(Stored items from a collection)
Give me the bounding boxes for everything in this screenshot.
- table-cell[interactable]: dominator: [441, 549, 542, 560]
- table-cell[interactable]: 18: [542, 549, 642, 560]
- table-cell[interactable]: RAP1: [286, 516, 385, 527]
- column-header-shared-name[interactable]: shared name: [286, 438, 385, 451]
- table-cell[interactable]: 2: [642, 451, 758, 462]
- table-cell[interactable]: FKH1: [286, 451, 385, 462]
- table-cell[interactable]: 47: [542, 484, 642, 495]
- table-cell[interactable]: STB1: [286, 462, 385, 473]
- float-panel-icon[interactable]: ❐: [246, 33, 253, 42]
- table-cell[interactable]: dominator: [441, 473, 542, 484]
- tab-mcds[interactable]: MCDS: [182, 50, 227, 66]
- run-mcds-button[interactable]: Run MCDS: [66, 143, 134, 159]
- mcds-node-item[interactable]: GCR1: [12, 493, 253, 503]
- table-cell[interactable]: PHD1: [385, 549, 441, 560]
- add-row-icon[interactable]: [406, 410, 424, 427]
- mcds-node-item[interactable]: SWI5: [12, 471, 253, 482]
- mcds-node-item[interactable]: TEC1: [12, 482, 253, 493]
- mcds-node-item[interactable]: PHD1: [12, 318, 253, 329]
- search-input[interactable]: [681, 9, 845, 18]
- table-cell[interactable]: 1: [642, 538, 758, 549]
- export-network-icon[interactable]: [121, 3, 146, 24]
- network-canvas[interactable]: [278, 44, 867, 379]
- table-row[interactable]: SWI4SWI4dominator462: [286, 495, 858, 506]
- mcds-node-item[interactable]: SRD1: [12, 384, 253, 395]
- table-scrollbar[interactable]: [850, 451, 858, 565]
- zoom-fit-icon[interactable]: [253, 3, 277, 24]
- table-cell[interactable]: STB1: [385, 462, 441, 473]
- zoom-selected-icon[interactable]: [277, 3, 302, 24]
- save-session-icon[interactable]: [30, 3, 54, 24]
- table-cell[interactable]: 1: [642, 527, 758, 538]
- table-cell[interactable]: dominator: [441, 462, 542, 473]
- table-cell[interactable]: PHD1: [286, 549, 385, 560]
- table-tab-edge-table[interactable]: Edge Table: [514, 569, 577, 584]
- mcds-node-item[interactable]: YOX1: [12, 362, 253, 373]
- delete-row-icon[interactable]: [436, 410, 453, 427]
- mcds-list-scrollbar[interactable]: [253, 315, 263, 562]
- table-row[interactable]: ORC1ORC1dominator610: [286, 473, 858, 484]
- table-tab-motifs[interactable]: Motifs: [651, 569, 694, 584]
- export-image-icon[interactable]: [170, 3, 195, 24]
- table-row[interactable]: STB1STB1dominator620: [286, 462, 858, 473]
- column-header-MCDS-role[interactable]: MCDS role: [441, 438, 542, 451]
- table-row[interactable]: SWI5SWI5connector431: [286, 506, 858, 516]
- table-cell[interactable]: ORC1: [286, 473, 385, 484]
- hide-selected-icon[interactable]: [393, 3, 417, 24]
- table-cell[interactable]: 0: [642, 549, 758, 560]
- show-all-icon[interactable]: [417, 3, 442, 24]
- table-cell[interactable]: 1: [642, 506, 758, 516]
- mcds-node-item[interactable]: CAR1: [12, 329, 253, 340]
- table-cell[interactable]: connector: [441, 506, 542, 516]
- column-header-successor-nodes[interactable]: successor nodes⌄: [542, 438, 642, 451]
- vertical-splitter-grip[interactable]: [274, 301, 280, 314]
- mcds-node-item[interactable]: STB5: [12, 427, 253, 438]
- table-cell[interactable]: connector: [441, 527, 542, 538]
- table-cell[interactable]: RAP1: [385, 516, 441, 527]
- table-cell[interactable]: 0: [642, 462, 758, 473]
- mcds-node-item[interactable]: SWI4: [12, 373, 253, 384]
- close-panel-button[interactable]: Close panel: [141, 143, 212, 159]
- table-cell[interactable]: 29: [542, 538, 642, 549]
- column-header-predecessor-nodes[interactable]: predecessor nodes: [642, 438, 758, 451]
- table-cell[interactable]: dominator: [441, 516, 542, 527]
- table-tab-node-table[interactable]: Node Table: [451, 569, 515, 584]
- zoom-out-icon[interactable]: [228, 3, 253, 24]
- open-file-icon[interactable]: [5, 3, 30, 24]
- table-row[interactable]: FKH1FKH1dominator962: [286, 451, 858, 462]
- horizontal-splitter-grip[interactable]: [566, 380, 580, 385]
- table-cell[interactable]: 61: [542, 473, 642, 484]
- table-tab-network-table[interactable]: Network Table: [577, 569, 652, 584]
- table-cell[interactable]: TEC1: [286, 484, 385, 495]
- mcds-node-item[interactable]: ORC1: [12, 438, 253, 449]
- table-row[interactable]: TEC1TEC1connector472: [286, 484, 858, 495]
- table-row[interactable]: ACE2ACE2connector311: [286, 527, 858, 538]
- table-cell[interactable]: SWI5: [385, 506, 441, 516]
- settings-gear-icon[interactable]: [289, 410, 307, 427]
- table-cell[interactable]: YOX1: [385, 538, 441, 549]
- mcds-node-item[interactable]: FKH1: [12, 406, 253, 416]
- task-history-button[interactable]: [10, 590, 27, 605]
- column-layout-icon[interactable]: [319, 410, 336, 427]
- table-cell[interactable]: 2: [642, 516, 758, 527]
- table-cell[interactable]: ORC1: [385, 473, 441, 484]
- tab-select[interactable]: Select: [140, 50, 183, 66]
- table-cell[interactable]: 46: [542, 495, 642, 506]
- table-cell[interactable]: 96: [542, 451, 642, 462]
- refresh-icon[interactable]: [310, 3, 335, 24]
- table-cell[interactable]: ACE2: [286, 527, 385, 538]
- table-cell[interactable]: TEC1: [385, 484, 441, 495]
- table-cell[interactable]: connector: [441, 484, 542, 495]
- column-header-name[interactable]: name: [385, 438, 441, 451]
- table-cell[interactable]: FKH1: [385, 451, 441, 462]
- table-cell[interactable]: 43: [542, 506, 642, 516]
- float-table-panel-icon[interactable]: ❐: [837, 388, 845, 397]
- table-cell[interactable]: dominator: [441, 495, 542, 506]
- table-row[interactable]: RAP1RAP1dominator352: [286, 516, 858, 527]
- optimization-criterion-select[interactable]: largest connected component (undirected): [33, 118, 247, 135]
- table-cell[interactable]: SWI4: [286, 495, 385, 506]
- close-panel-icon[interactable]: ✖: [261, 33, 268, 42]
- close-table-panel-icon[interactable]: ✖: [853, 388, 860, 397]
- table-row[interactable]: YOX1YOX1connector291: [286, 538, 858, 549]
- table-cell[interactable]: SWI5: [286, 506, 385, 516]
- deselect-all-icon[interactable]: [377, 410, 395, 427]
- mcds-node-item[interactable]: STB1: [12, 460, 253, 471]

...

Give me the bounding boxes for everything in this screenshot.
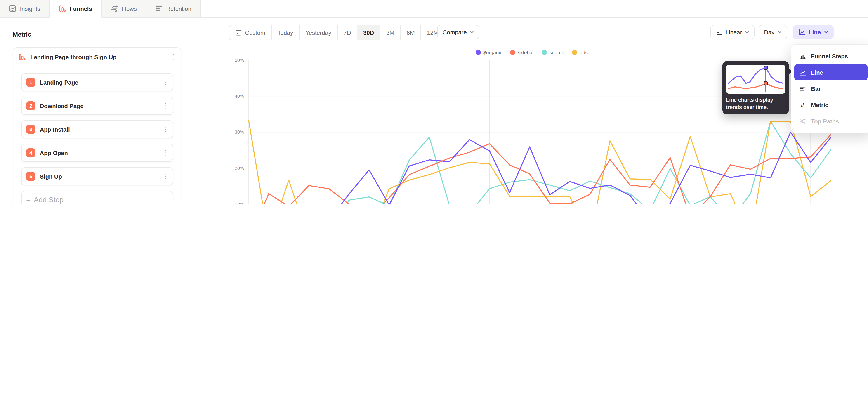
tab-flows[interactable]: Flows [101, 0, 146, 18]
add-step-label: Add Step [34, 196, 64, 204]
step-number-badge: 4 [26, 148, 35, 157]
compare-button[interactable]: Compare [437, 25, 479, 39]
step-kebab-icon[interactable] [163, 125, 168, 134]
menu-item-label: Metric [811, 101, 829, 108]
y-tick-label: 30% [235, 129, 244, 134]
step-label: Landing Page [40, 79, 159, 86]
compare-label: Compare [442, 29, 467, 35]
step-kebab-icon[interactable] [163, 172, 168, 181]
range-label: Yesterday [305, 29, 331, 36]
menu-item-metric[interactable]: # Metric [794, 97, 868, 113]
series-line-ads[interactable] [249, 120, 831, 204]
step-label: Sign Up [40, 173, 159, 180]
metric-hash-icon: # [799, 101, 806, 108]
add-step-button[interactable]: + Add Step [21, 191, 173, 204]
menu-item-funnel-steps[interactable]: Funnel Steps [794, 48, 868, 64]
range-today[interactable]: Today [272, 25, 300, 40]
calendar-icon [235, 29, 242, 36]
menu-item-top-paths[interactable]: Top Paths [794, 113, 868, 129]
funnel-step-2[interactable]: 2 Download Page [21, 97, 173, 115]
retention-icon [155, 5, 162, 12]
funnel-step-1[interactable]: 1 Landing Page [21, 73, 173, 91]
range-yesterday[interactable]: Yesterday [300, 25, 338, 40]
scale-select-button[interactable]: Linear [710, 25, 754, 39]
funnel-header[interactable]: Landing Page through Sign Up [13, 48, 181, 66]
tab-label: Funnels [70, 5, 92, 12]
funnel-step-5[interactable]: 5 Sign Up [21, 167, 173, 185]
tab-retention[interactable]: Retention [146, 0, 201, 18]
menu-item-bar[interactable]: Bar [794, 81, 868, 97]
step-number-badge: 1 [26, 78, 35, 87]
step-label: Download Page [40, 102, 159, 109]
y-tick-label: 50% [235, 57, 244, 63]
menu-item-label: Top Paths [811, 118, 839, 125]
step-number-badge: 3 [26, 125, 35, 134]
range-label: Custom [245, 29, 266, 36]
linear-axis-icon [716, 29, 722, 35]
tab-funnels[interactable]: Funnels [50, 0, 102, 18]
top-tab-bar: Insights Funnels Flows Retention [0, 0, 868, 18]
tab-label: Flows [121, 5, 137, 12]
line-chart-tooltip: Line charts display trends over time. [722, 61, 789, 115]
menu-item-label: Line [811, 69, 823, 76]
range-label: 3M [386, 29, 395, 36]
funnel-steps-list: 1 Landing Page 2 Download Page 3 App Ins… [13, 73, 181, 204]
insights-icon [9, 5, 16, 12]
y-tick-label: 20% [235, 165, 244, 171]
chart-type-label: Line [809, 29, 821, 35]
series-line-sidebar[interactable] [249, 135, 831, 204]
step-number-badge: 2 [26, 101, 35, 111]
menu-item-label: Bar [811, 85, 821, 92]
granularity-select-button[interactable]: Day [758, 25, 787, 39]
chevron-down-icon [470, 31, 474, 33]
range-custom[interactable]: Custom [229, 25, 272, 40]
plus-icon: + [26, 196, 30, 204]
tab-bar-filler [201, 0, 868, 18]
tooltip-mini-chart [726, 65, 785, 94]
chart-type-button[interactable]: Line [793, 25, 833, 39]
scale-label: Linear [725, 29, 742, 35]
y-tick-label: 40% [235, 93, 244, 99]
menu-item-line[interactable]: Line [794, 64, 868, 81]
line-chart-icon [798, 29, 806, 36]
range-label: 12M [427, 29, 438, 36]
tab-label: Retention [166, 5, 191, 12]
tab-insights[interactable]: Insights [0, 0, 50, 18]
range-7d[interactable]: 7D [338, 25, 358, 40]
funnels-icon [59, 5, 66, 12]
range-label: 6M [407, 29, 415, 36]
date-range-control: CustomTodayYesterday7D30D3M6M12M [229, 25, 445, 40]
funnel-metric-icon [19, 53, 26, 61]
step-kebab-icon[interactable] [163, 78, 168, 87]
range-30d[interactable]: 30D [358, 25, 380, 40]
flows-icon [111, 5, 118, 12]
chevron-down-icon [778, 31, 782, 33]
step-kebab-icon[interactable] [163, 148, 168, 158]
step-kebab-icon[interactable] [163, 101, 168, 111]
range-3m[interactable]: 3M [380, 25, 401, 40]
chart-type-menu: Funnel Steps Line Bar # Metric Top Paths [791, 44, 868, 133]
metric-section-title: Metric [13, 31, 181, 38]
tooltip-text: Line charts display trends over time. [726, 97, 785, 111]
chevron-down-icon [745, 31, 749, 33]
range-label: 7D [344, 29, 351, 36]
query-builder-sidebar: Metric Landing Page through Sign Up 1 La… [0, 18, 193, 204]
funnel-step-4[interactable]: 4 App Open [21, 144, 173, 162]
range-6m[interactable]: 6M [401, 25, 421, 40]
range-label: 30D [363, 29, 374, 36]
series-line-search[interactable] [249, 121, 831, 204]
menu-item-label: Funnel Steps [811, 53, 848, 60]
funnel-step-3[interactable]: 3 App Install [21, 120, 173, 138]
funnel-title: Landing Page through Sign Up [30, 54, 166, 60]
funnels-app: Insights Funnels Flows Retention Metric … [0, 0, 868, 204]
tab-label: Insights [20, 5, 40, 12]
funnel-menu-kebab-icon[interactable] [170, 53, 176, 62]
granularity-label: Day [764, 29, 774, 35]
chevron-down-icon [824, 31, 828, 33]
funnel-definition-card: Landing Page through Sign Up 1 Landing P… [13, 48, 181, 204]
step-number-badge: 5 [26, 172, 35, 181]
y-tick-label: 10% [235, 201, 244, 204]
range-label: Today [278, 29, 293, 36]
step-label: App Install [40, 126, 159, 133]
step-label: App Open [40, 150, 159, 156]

==

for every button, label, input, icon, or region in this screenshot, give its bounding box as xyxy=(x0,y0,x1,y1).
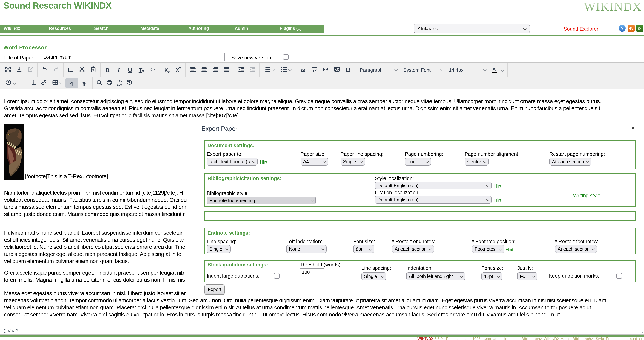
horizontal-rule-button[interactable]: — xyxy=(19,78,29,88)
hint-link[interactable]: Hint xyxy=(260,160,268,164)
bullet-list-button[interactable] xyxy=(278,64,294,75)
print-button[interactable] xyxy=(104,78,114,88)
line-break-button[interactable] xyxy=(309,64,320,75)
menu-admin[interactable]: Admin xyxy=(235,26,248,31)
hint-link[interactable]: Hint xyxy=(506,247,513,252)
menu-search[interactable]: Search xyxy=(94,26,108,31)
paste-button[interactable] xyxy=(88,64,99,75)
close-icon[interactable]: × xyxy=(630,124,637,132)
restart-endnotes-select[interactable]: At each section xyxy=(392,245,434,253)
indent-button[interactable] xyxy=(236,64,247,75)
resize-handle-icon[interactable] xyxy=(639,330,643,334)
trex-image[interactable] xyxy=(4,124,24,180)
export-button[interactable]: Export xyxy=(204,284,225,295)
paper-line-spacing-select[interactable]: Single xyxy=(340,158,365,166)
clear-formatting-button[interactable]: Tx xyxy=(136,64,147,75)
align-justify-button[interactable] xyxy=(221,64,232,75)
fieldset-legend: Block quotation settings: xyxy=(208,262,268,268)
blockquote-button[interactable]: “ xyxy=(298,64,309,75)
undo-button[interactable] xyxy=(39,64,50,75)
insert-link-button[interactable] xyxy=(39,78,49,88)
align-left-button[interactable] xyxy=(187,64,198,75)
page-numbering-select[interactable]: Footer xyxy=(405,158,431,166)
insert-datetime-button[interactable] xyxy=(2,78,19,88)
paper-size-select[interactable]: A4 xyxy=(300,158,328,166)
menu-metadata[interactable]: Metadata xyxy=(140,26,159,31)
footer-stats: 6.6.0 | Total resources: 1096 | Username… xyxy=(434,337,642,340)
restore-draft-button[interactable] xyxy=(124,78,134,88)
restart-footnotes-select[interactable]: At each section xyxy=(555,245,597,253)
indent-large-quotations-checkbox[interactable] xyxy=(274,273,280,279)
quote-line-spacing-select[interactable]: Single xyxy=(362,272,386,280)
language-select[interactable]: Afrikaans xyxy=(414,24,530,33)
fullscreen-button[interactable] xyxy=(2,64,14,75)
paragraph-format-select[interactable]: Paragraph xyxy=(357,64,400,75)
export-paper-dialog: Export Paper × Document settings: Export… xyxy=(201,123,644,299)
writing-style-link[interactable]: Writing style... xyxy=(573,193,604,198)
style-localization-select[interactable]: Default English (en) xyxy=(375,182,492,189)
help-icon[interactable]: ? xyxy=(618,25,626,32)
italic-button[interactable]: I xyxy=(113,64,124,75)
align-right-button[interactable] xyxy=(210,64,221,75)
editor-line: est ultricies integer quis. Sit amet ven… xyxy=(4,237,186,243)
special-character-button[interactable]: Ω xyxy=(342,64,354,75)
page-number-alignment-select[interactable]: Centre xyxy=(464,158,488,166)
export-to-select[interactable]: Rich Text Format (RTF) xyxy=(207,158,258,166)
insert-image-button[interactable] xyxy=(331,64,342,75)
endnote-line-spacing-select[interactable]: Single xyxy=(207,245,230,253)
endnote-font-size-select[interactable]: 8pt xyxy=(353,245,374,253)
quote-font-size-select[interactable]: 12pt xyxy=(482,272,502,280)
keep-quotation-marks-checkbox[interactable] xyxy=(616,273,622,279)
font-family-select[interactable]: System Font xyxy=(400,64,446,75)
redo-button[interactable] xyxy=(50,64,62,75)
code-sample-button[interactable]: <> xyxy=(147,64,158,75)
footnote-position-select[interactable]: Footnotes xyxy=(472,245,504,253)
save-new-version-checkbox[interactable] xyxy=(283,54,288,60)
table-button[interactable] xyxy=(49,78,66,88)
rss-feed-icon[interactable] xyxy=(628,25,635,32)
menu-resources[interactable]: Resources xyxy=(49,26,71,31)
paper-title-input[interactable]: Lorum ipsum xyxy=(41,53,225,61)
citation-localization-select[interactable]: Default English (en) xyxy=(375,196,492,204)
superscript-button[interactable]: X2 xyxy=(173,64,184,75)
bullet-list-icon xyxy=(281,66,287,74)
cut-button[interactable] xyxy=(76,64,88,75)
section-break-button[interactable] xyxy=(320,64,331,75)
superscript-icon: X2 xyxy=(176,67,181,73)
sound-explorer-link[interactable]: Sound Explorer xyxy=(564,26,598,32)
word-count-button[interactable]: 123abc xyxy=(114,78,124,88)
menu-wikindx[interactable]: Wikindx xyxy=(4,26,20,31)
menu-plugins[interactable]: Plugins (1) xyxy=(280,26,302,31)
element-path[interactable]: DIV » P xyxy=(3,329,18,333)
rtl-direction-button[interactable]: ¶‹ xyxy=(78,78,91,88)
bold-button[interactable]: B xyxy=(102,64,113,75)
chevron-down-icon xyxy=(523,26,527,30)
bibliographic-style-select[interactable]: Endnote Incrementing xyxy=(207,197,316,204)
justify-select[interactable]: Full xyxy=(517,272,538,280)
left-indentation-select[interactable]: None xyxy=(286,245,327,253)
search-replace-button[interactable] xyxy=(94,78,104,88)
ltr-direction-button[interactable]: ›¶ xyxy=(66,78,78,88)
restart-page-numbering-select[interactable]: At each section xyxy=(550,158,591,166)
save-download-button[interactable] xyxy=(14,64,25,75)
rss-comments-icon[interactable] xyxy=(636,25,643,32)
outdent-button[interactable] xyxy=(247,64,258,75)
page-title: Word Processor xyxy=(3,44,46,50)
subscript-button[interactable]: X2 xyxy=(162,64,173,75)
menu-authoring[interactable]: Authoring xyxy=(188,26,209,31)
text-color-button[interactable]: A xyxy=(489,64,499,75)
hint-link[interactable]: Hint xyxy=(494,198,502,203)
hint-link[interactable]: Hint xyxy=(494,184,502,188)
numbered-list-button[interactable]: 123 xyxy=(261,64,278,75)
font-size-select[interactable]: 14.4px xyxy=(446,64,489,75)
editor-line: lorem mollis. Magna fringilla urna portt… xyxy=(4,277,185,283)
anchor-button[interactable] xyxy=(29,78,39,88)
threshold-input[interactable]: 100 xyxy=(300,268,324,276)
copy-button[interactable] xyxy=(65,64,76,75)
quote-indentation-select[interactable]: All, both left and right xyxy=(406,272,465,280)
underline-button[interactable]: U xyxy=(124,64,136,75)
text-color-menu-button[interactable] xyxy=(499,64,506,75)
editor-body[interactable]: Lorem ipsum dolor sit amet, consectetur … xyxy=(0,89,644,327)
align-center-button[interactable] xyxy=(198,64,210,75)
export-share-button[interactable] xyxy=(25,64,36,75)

* Goal of the exercise:
When a line of the data holds the string "spacing", pick it out and copy it.

* Answer section:
paper-line-spacing-select[interactable]: Single xyxy=(340,158,365,166)
quote-line-spacing-select[interactable]: Single xyxy=(362,272,386,280)
endnote-line-spacing-select[interactable]: Single xyxy=(207,245,230,253)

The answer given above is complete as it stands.